I would like to commend the Western Cape province for hosting this Climate
Summit. As we continue to improve our understanding of the impacts and risks of
climate change, we increasingly understand that we must also find local
solutions to deal with this global challenge.

Building on the progress achieved at this Summit, the next challenge is for
the province to take this Summit to every local municipality and local
community, where I am sure you will find many willing partners to work with you
in moving from planning to implementation.

In government, industry and households, we take decisions every day that
could lock South Africa's next generation into accelerated climate change,
increased emissions, inefficient energy use, and wasteful patterns of
production. We just have to think of the lifespan of decisions that we all make
every day. Every vehicle purchased has a likely lifespan of at least ten years;
factories and industrial developments will be there for at least thirty years;
power stations and energy facilities last for fifty years or more; homes and
offices have a lifespan of at least one hundred years; and decisions about
land-use and development patterns last even longer than that.

These are the kinds of decisions that we need to consider carefully if we
want to place the country on a more sustainable, climate-friendly growth
path.

Adaptation

But we must also ask how we deal with the risks and threats to existing
infrastructure and current economic and development activities.

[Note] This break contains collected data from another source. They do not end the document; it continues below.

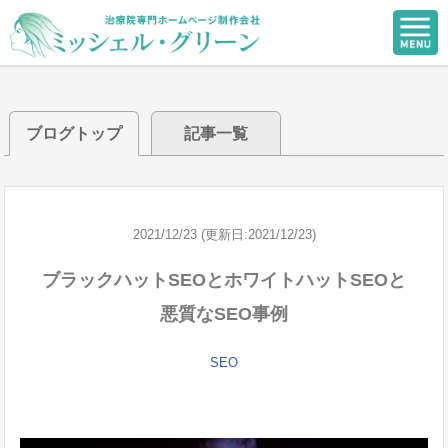
ブログトップ
記事一覧
2021/12/23 (更新日:2021/12/23)
ブラックハットSEOとホワイトハットSEOと
悪質なSEO事例
SEO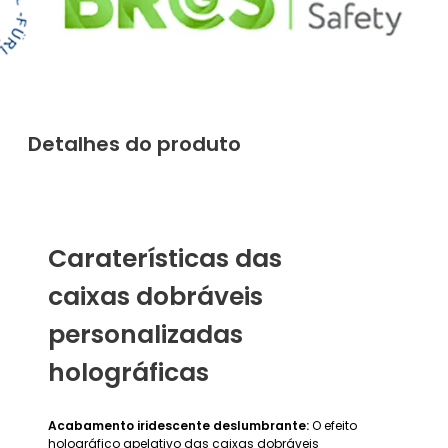
Detalhes do produto
Caraterísticas das
caixas dobráveis
personalizadas
holográficas
Acabamento iridescente deslumbrante:
O efeito
holográfico apelativo das caixas dobráveis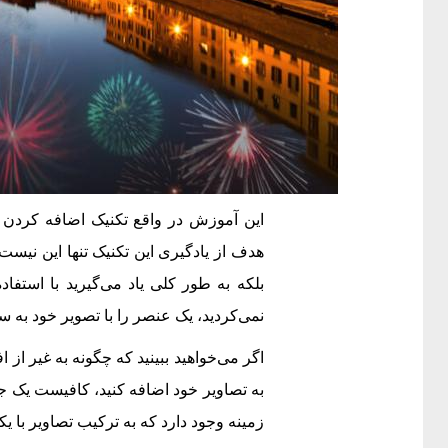
این آموزش در واقع تکنیک اضافه کردن 
هدف از یادگیری این تکنیک تنها این نیست
بلکه به طور کلی یاد می‌گیرید با استفاد
نمی‌کردید، یک عنصر را با تصویر خود به س
اگر می‌خواهید ببینید که چگونه به غیر از 
به تصاویر خود اضافه کنید، کافیست یک ج
زمینه وجود دارد که به ترکیب تصاویر با یک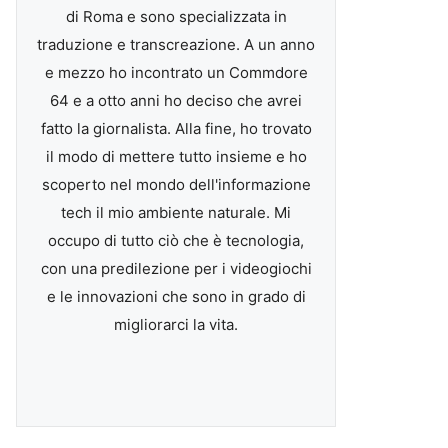
di Roma e sono specializzata in
traduzione e transcreazione. A un anno
e mezzo ho incontrato un Commdore
64 e a otto anni ho deciso che avrei
fatto la giornalista. Alla fine, ho trovato
il modo di mettere tutto insieme e ho
scoperto nel mondo dell'informazione
tech il mio ambiente naturale. Mi
occupo di tutto ciò che è tecnologia,
con una predilezione per i videogiochi
e le innovazioni che sono in grado di
migliorarci la vita.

In particular,
we must find innovative ways of adapting to the inevitable impacts of climate
change.

I am therefore confident that this Summit will lead to an action plan that
will assist with our joint efforts to integrate adaptation policies and
measures with our national, provincial and local sustainable development
strategies.

In this province, interventions in key policy areas are required
particularly in the agricultural sector for example by developing more drought
and flood resistant crops and considering crop switching strategies, and in
water resource management. It will also be critically important to find ways of
communicating information about climate scenarios and adaptation options to
subsistence farmers and rural communities. Other urgent tasks include improving
early warning systems and the capacity for disaster management, risk screening
of major infrastructure investment projects, in particular in coastal areas,
and the strengthening of physical defences against flooding.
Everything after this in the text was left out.